═══ MATERIALS PROVIDED
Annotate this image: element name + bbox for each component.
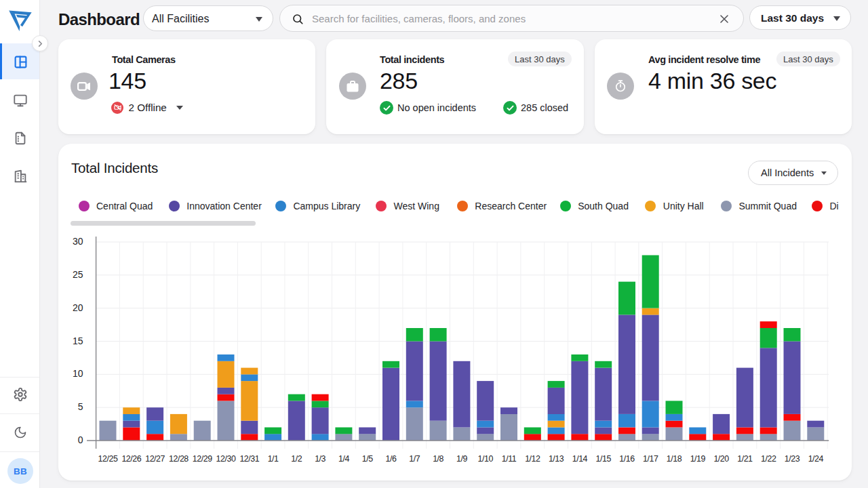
svg-text:12/26: 12/26 xyxy=(121,454,141,464)
svg-text:1/15: 1/15 xyxy=(596,454,612,464)
svg-text:12/30: 12/30 xyxy=(216,454,236,464)
svg-text:1/19: 1/19 xyxy=(690,454,706,464)
svg-text:1/16: 1/16 xyxy=(619,454,635,464)
svg-text:1/4: 1/4 xyxy=(338,454,349,464)
svg-text:1/22: 1/22 xyxy=(761,454,776,464)
svg-text:20: 20 xyxy=(73,302,83,313)
svg-text:1/10: 1/10 xyxy=(478,454,494,464)
svg-text:1/12: 1/12 xyxy=(525,454,540,464)
svg-text:12/31: 12/31 xyxy=(239,454,259,464)
svg-text:1/18: 1/18 xyxy=(667,454,682,464)
svg-text:1/20: 1/20 xyxy=(713,454,729,464)
svg-text:12/28: 12/28 xyxy=(169,454,189,464)
svg-text:1/23: 1/23 xyxy=(785,454,800,464)
svg-text:1/17: 1/17 xyxy=(643,454,658,464)
svg-text:1/9: 1/9 xyxy=(456,454,467,464)
svg-text:1/8: 1/8 xyxy=(433,454,443,464)
svg-text:1/11: 1/11 xyxy=(502,454,517,464)
svg-text:1/1: 1/1 xyxy=(268,454,279,464)
svg-text:12/25: 12/25 xyxy=(98,454,118,464)
svg-text:1/21: 1/21 xyxy=(737,454,753,464)
svg-text:1/2: 1/2 xyxy=(291,454,302,464)
svg-text:12/29: 12/29 xyxy=(193,454,212,464)
svg-text:1/24: 1/24 xyxy=(808,454,824,464)
svg-text:1/14: 1/14 xyxy=(572,454,588,464)
svg-text:25: 25 xyxy=(73,269,83,280)
svg-text:15: 15 xyxy=(73,336,83,346)
svg-text:1/3: 1/3 xyxy=(315,454,326,464)
svg-text:0: 0 xyxy=(78,434,83,445)
svg-text:1/6: 1/6 xyxy=(386,454,397,464)
svg-text:10: 10 xyxy=(73,368,83,379)
svg-text:12/27: 12/27 xyxy=(145,454,165,464)
svg-text:1/13: 1/13 xyxy=(549,454,564,464)
svg-text:30: 30 xyxy=(73,236,83,247)
svg-text:5: 5 xyxy=(78,401,83,412)
svg-text:1/5: 1/5 xyxy=(362,454,373,464)
svg-text:1/7: 1/7 xyxy=(409,454,420,464)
══════
With the pictures set aside, copy each line above as written.

- [SOLUTION TO THIS EXERCISE]:
Annotate this image: element name + bbox for each component.
svg-text:12/26: 12/26 xyxy=(121,454,141,464)
svg-text:1/15: 1/15 xyxy=(596,454,612,464)
svg-text:12/30: 12/30 xyxy=(216,454,236,464)
svg-text:1/19: 1/19 xyxy=(690,454,706,464)
svg-text:1/16: 1/16 xyxy=(619,454,635,464)
svg-text:1/4: 1/4 xyxy=(338,454,349,464)
svg-text:1/22: 1/22 xyxy=(761,454,776,464)
svg-text:20: 20 xyxy=(73,302,83,313)
svg-text:1/10: 1/10 xyxy=(478,454,494,464)
svg-text:1/12: 1/12 xyxy=(525,454,540,464)
svg-text:12/31: 12/31 xyxy=(239,454,259,464)
svg-text:1/18: 1/18 xyxy=(667,454,682,464)
svg-text:1/20: 1/20 xyxy=(713,454,729,464)
svg-text:12/28: 12/28 xyxy=(169,454,189,464)
svg-text:1/23: 1/23 xyxy=(785,454,800,464)
svg-text:1/17: 1/17 xyxy=(643,454,658,464)
svg-text:1/9: 1/9 xyxy=(456,454,467,464)
svg-text:1/8: 1/8 xyxy=(433,454,443,464)
svg-text:1/11: 1/11 xyxy=(502,454,517,464)
svg-text:1/1: 1/1 xyxy=(268,454,279,464)
svg-text:12/25: 12/25 xyxy=(98,454,118,464)
svg-text:1/21: 1/21 xyxy=(737,454,753,464)
svg-text:1/2: 1/2 xyxy=(291,454,302,464)
svg-text:12/29: 12/29 xyxy=(193,454,212,464)
svg-text:1/24: 1/24 xyxy=(808,454,824,464)
svg-text:1/14: 1/14 xyxy=(572,454,588,464)
svg-text:25: 25 xyxy=(73,269,83,280)
svg-text:15: 15 xyxy=(73,336,83,346)
svg-text:1/3: 1/3 xyxy=(315,454,326,464)
svg-text:0: 0 xyxy=(78,434,83,445)
svg-text:1/6: 1/6 xyxy=(386,454,397,464)
svg-text:10: 10 xyxy=(73,368,83,379)
svg-text:12/27: 12/27 xyxy=(145,454,165,464)
svg-text:1/13: 1/13 xyxy=(549,454,564,464)
svg-text:30: 30 xyxy=(73,236,83,247)
svg-text:5: 5 xyxy=(78,401,83,412)
svg-text:1/5: 1/5 xyxy=(362,454,373,464)
svg-text:1/7: 1/7 xyxy=(409,454,420,464)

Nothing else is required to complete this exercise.